La exconsejera de Economía y Hacienda del Gobierno de Navarra durante la etapa de Yolanda Barcina, Lourdes Goicoechea, ha negado este martes ante la comisión de investigación del Parlamento foral tener conocimiento de la presunta trama que la UCO sitúa en torno a Mina Muga y Servinabar. Según explicó, su intervención en aquel proyecto minero se limitó a una tramitación “estrictamente administrativa” y no tuvo contacto con los principales nombres investigados en la causa.
Goicoechea compareció a petición de varios grupos parlamentarios, que querían aclarar su papel en el arranque del proyecto de Geoalcali en la zona de Sangüesa. Los portavoces del PSN y de otros grupos le preguntaron por los permisos de investigación, la encomienda de gestión firmada en 2015 y la posible existencia de reuniones políticas o presiones sobre el expediente. La exconsejera respondió que no tuvo “ningún conocimiento” de acuerdos entre Acciona y Servinabar y que no recuerda haber mantenido reuniones con responsables de la empresa sobre este asunto.
En su intervención, insistió en que el expediente de Mina Muga fue “un proyecto complejo” por su dimensión técnica y por la coincidencia de competencias entre Navarra, Aragón y la Administración del Estado. Defendió que la encomienda firmada en junio de 2015 obedeció a criterios técnicos y a la necesidad de unificar la tramitación medioambiental, no a una decisión política impulsada por UPN o por el Ministerio.
La exconsejera también negó haber recibido instrucciones especiales de la dirección de UPN para favorecer el proyecto, así como haber tenido conocimiento de ayudas públicas o subvenciones vinculadas a Mina Muga. Subrayó que los técnicos del departamento eran quienes llevaban “la voz cantante” del proceso y que los cargos políticos se limitaban a mantenerse informados del avance administrativo.
Preguntada por su relación con los protagonistas citados en la investigación judicial, Goicoechea afirmó no conocer a Antxon Alonso, Santos Cerdán, Koldo García, Tomás Olarte, Fernando Merino o Pedro Rodríguez. También rechazó que hubiera mantenido vínculos estables o reuniones de calado con ellos.
La compareciente defendió además que en su etapa al frente del departamento no tuvo constancia de irregularidades y sostuvo que la actuación del Gobierno de Navarra se desarrolló “al amparo de la ley”. Recordó que han pasado 11 años desde que dejó el Ejecutivo y que su memoria sobre algunos detalles concretos es limitada.
Contexto del caso
La comparecencia se enmarca en la comisión de investigación abierta por el Parlamento de Navarra sobre licitaciones y adjudicaciones públicas, ampliada tras el informe de la UCO que sitúa el origen de la presunta trama en torno a Mina Muga. Durante el debate, varios portavoces discutieron sobre el alcance real de la encomienda de gestión y sobre si la tramitación posterior confirma o no las sospechas de fraccionamiento competencial que más tarde han sido cuestionadas en sede judicial.
Cierre político
Goicoechea cerró su intervención reiterando que no tuvo una implicación personal en la fase que conecta Mina Muga con la investigación por presunta corrupción. Tras ella, algunos grupos le agradecieron su comparecencia, mientras otros criticaron el uso político de la comisión y el hecho de que se intentara vincular su etapa de gobierno con hechos posteriores a su salida del cargo.

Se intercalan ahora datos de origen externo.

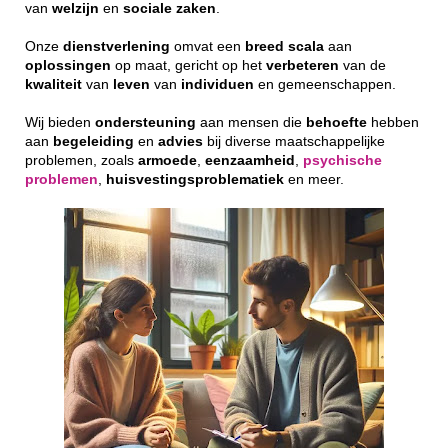
van
welzijn
en
sociale
zaken
.
Onze
dienstverlening
omvat een
breed
scala
aan
oplossingen
op maat, gericht op het
verbeteren
van de
kwaliteit
van
leven
van
individuen
en gemeenschappen.
Wij bieden
ondersteuning
aan mensen die
behoefte
hebben
aan
begeleiding
en
advies
bij diverse maatschappelijke
problemen, zoals
armoede
,
eenzaamheid
,
psychische
problemen
,
huisvestingsproblematiek
en meer.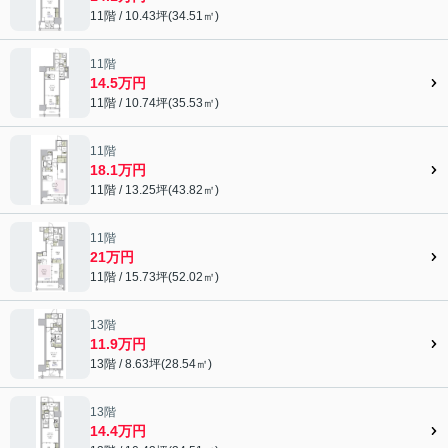
11階 / 10.43坪(34.51㎡)
11階
14.5万円
11階 / 10.74坪(35.53㎡)
11階
18.1万円
11階 / 13.25坪(43.82㎡)
11階
21万円
11階 / 15.73坪(52.02㎡)
13階
11.9万円
13階 / 8.63坪(28.54㎡)
13階
14.4万円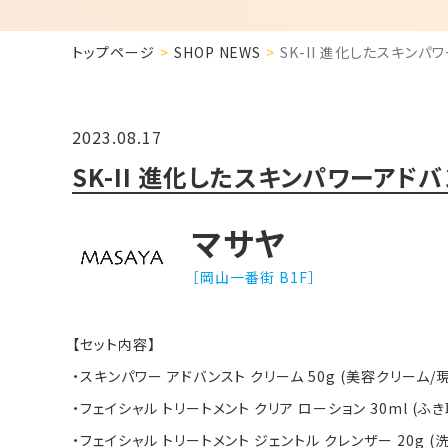
トップページ
SHOP NEWS
SK-II 進化したスキンパ
2023.08.17
SK-II 進化したスキンパワーアド
マサヤ
［岡山一番街 B1F］
【セット内容】
・スキンパワー アドバンスト クリーム 50g (美容クリーム/
・フェイシャル トリートメント クリア ローション 30ml (ふ
・フェイシャル トリートメント ジェントル クレンザー 20g (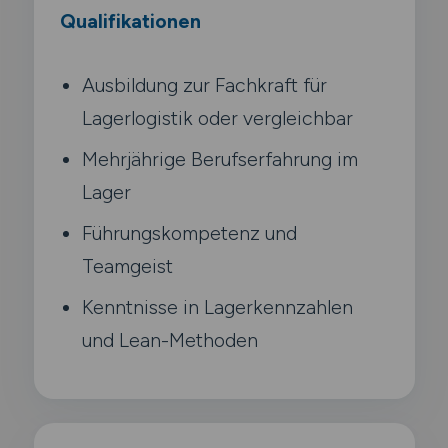
Qualifikationen
Ausbildung zur Fachkraft für
Lagerlogistik oder vergleichbar
Mehrjährige Berufserfahrung im
Lager
Führungskompetenz und
Teamgeist
Kenntnisse in Lagerkennzahlen
und Lean-Methoden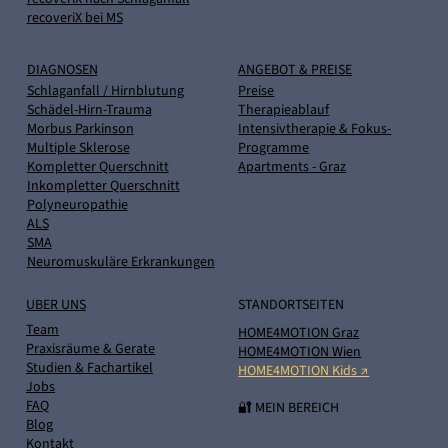
recoveriX bei MS
DIAGNOSEN
ANGEBOT & PREISE
Schlaganfall / Hirnblutung
Preise
Schädel-Hirn-Trauma
Therapieablauf
Morbus Parkinson
Intensivtherapie & Fokus-
Multiple Sklerose
Programme
Kompletter Querschnitt
Apartments - Graz
Inkompletter Querschnitt
Polyneuropathie
ALS
SMA
Neuromuskuläre Erkrankungen
UBER UNS
STANDORTSEITEN
Team
HOME4MOTION Graz
Praxisräume & Gerate
HOME4MOTION Wien
Studien & Fachartikel
HOME4MOTION Kids ↗
Jobs
FAQ
🔐 MEIN BEREICH
Blog
Kontakt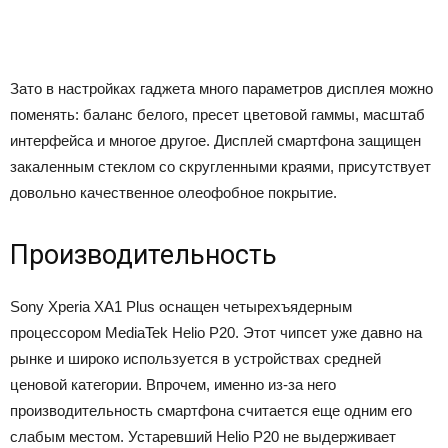
Зато в настройках гаджета много параметров дисплея можно
поменять: баланс белого, пресет цветовой гаммы, масштаб
интерфейса и многое другое. Дисплей смартфона защищен
закаленным стеклом со скругленными краями, присутствует
довольно качественное олеофобное покрытие.
Производительность
Sony Xperia XA1 Plus оснащен четырехъядерным
процессором MediaTek Helio P20. Этот чипсет уже давно на
рынке и широко используется в устройствах средней
ценовой категории. Впрочем, именно из-за него
производительность смартфона считается еще одним его
слабым местом. Устаревший Helio P20 не выдерживает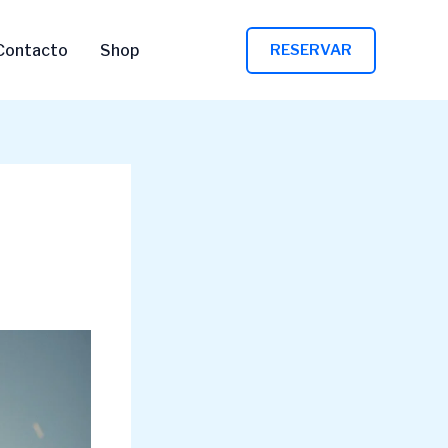
Contacto
Shop
RESERVAR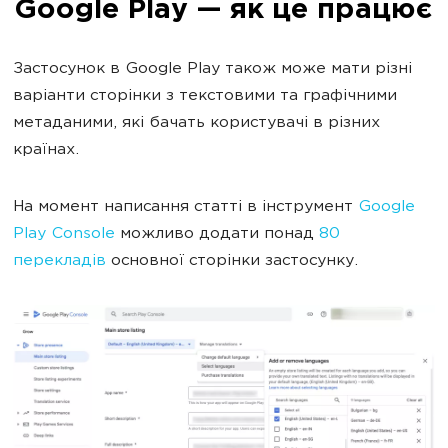
Google Play — як це працює
Застосунок в Google Play також може мати різні
варіанти сторінки з текстовими та графічними
метаданими, які бачать користувачі в різних
країнах.
На момент написання статті в інструмент
Google
Play Console
можливо додати понад
80
перекладів
основної сторінки застосунку.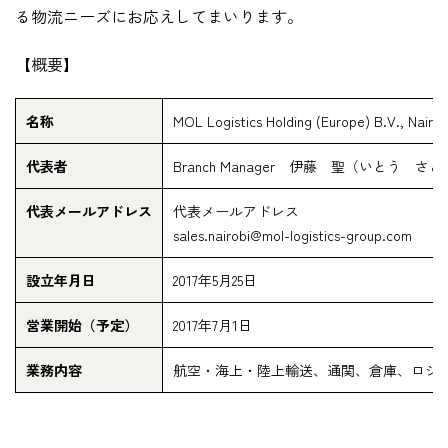
る物流ニーズにお応えしてまいります。
【概要】
名称
MOL Logistics Holding (Europe) B.V., Nairob
代表者
Branch Manager 伊藤 聖（いとう さ
代表メールアドレス
代表メールアドレス
sales.nairobi@mol-logistics-group.com
設立年月日
2017年5月25日
営業開始（予定）
2017年7月1日
業務内容
航空・海上・陸上輸送、通関、倉庫、ロジ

La comisión de 2014 que derivó en el 'marzazo'
Goicoechea recordó que ya pasó por una comisión de investigación en el Parlamento de Navarra y admitió que volver a comparecer le resultó “muy duro” (la investigación creada en 2014, que estuvo a punto de hacer caer al gabinete de Yolanda Barcina-operación frustrada por Ferraz en el denominado 'marzazo'). “Aquello fue muy duro y lo que sí agradezco es las personas que públicamente desde este arco parlamentario pidieron disculpas públicas, como el señor Lizarbe, que siempre se lo he agradecido, cuando dijo que se me hizo un daño innecesario”, señaló. Añadió que la situación le provocó “un pequeño revolcón” al regresar a la Cámara.
La exconsejera reconoció además que no ha seguido en detalle la actual comisión porque “hay veces que me me enfado demasiado y tengo demasiadas ocupaciones”, aunque sí dijo estar al tanto de algunas informaciones publicadas en los últimos días. “Desde luego que muchas de las cosas que he oído y he visto estos días en los medios de comunicación sí que me parece que tienen un calado grave”, afirmó.
Y remató con una reflexión de fuerte carga política: “Si a mí me pintaron cinco veces mi casa, me colgaban carteles, me llamaban con algunos calificativos muy duros, si algunas de las cosas que yo he oído en esta comisión que se han hecho, las hubiéramos hecho nosotros, no sé qué hubiera pasado”.